The lines to find are those in the entries that hold the word "Vandaag"; copy every one of them.

Extracted records Start Marker

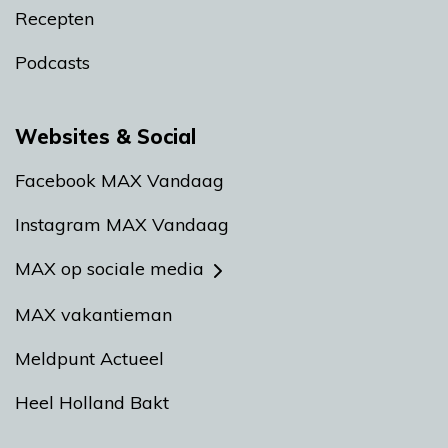
Recepten
Podcasts
Websites & Social
Facebook MAX Vandaag
Instagram MAX Vandaag
MAX op sociale media
MAX vakantieman
Meldpunt Actueel
Heel Holland Bakt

Extracted records End Marker

Written reply:
Facebook MAX Vandaag
Instagram MAX Vandaag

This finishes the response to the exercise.